This project will demonstrate and test an electric vehicle’s ability to receive and respond to charge instructions based on the grid condition and the vehicle’s battery state. With visibility into charging patterns, energy providers will have the ability to more effectively manage charging during peak hours and create consumer-friendly programs to encourage electric vehicle adoption.
The energy requirements for electric vehicles will challenge the current power grid as plug-in vehicle counts continue to grow to an expected 2.9 million worldwide by 2017.
This project has the potential to ease the infrastructure and consumer concerns associated with the mass adoption of EVs, by adding another layer of agility to the EV charging process. This level of intelligence will help make charging seamless for consumers, while ensuring the electricity source is reliable and the infrastructure is stable.
This demonstration combines grid and vehicle data to create an individualized charging plan for Honda’s Fit EV battery electric vehicles (BEV), using IBM’s cloud based software platform. By utilizing the existing in-vehicle communications system in the Honda Fit EV, the electric vehicle can interact with utilities and the grid, creating a direct channel for sending and receiving usage information that could improve local grid management.
Once plugged into a charge post, the Honda Fit EV initiates a charge request via the vehicles telematics system, an integrated telecommunication application that is often used for navigation. This request is sent to IBM’s Electric Vehicle Enablement Platform where vehicle data such as battery state and grid data received from PG&E, is combined to create an optimized charge schedule, which is then communicated back to the vehicle in seconds. Using this aggregated data, the vehicle has the intelligence to charge to the level that is needed while factoring any current grid constraints.
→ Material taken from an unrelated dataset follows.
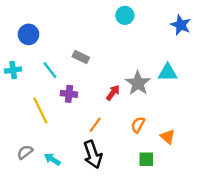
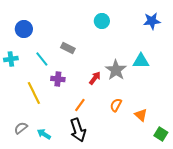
cyan circle: (125, 15) -> (102, 21), moved
blue star: (181, 25) -> (152, 21), turned -30
green square: (146, 159) -> (161, 134), moved, turned 32

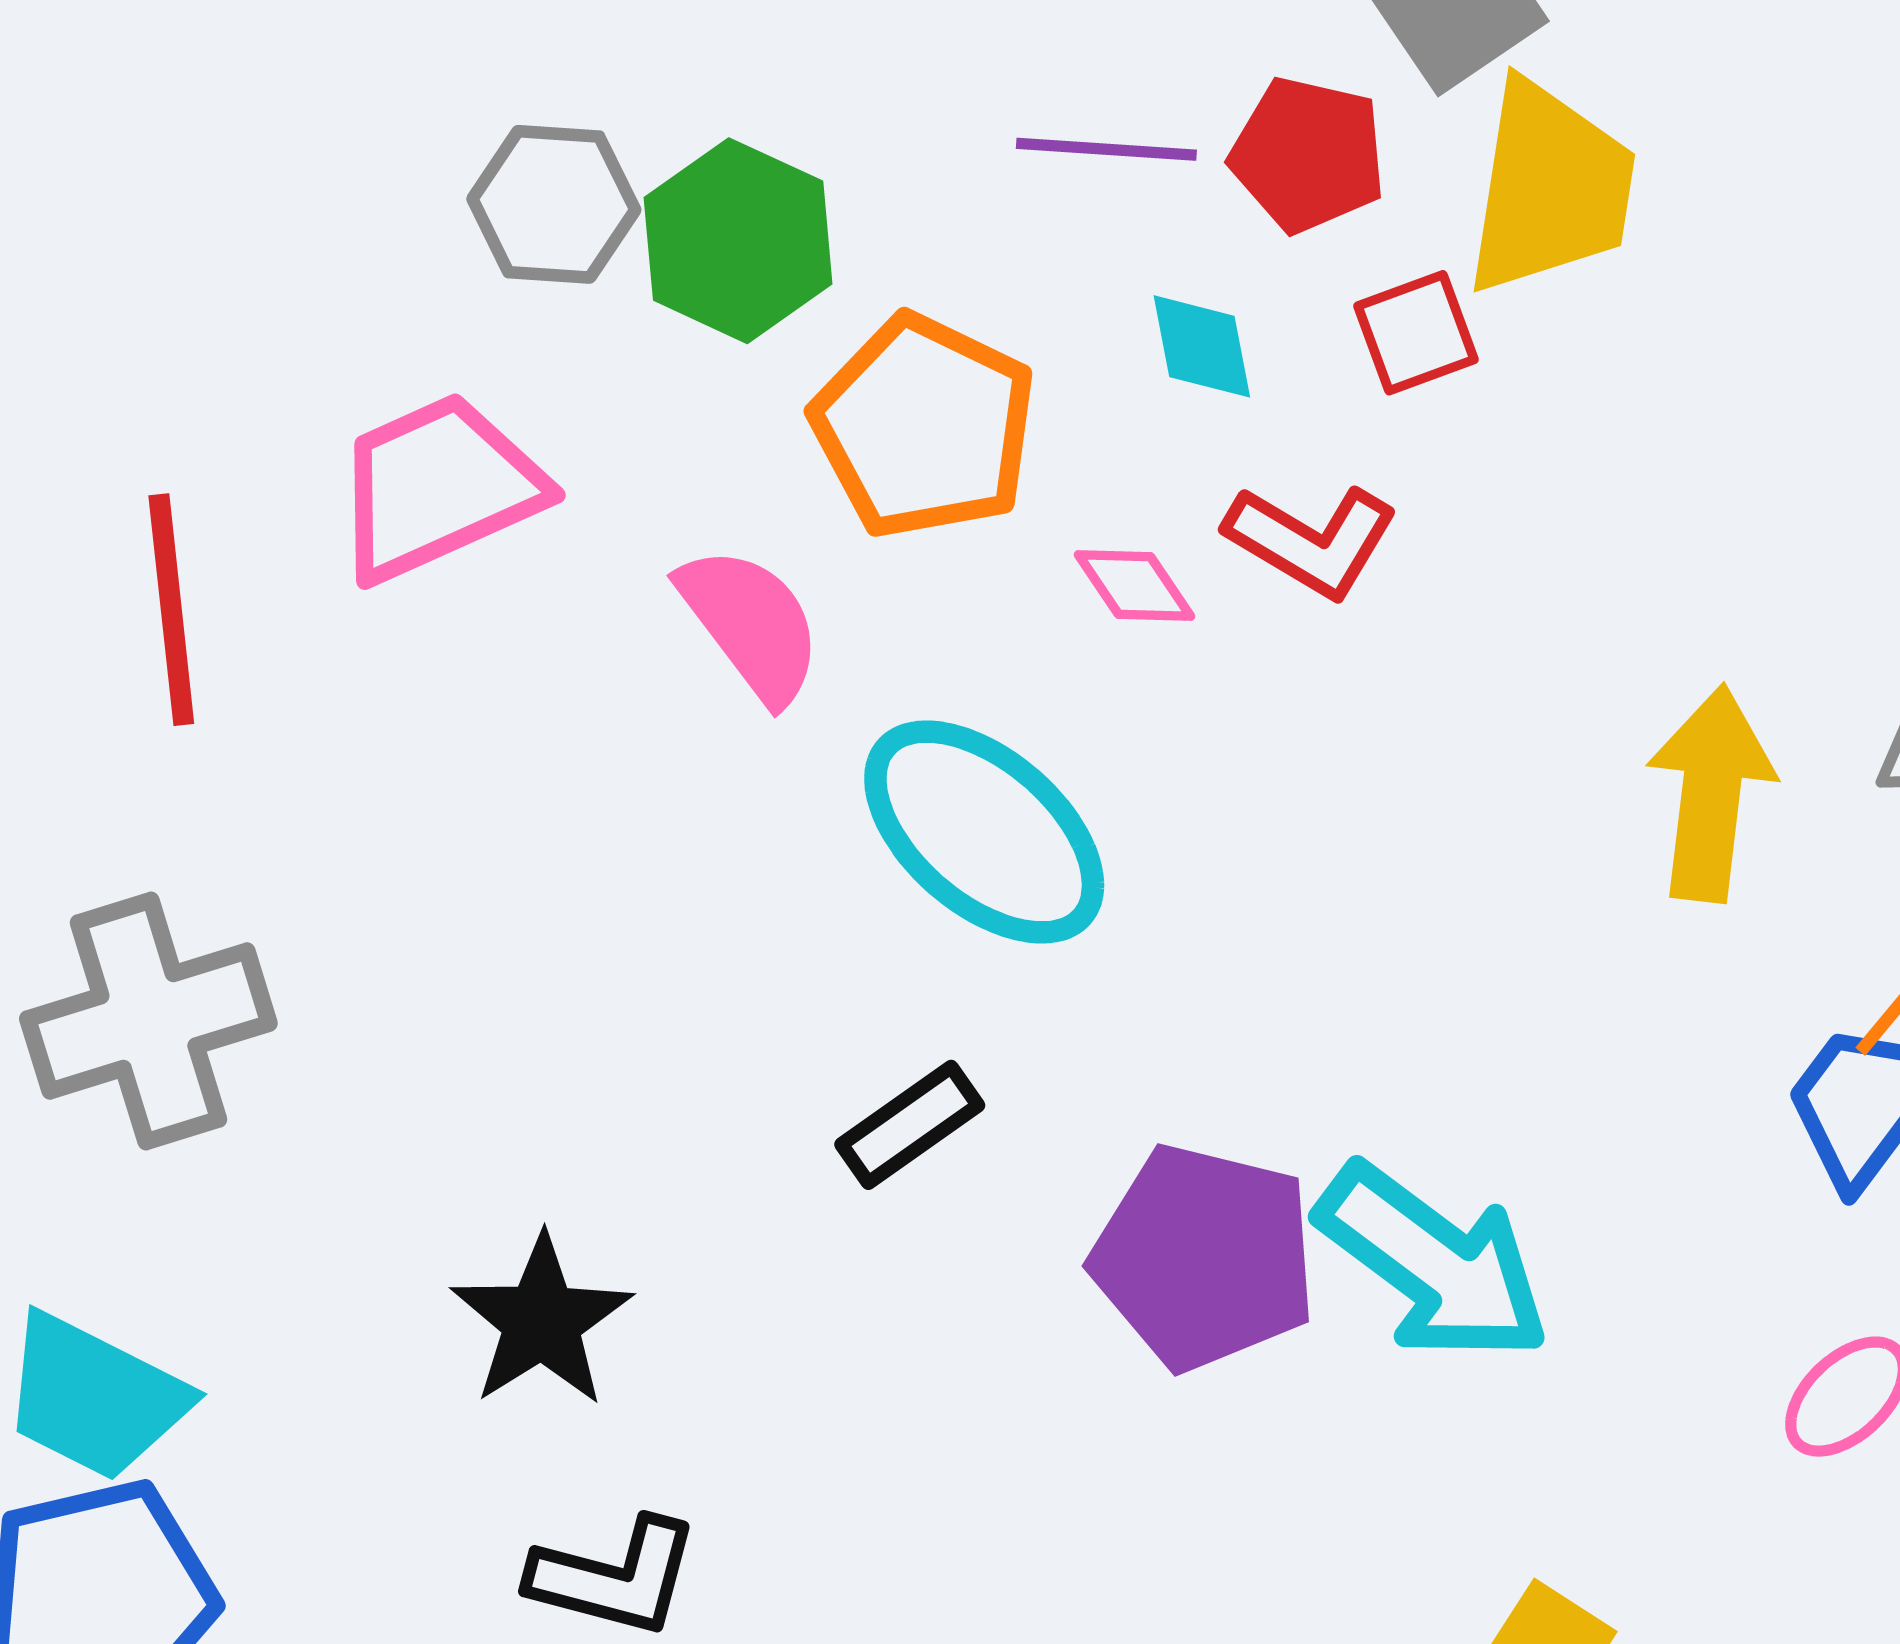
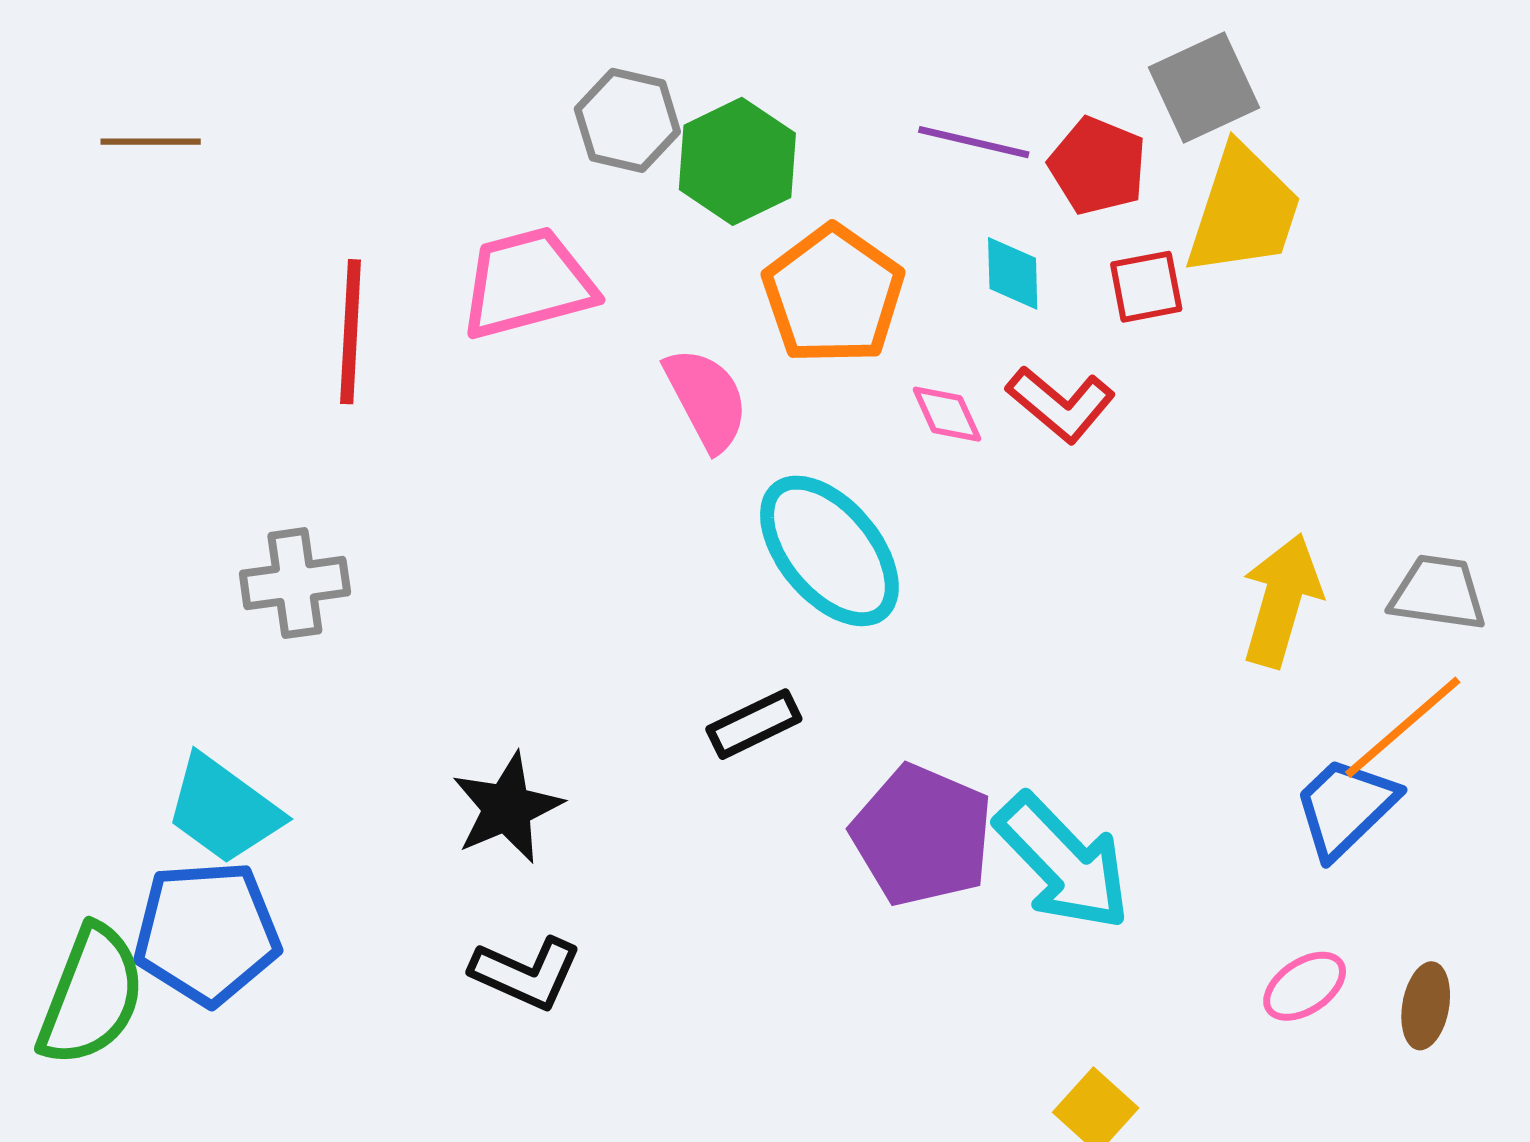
gray cross: (148, 1021) -> (295, 583), size x0.7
Using real time and simulated data, the system will test and demonstrate the ability to alter, as well as adapt charging patterns based on grid conditions. This smart charging capability will enable energy providers to manage the power used by EVs during peak times by instructing vehicles to delay or adjust charging if required.
Additionally, the IBM EV platform can collate historical EV charging data and create a profile that can be used to forecast the location and duration of EV charge loads. For example, the program can determine how many EVs are plugged in one neighborhood and the time it will take for each to reach a full charge. This level of insight will allow utilities to optimize grid operations and help reduce the chance of outages – a possible concern as the number of EVs increase.
Convenient Consumer Charging
By communicating information directly to the vehicle, this project has the potential to significantly improve driver services. For example, the IBM’s cloud based platform could provide charge post location information and availability directly to the EV, using the telematics and Satellite-Linked Navigation to guide the driver to the most convenient place to charge.
This project along with the recently announced EKZ Smartphone Application (app) pilot will help engage consumers and encourage more drivers to “plug in.” The smartphone app shows the vehicles battery level, range of travel distance, vehicle location, and current energy costs in real time. This technology coupled with the ability to communicate directly with charging stations via a GPS system, will offer consumers a uniquely “connected” driving experience.
In addition to the two pilot projects, IBM is currently a member of the EcoGrid EU consortium, a group focused on developing an energy grid that uses at least 50 percent of renewable energy sources, such as wind power, solar energy and biogas. Instead of just using car batteries to balance the load like EDISON, the EcoGrid consortium is using appliances, heat pumps and electric water heaters to also store excess energy.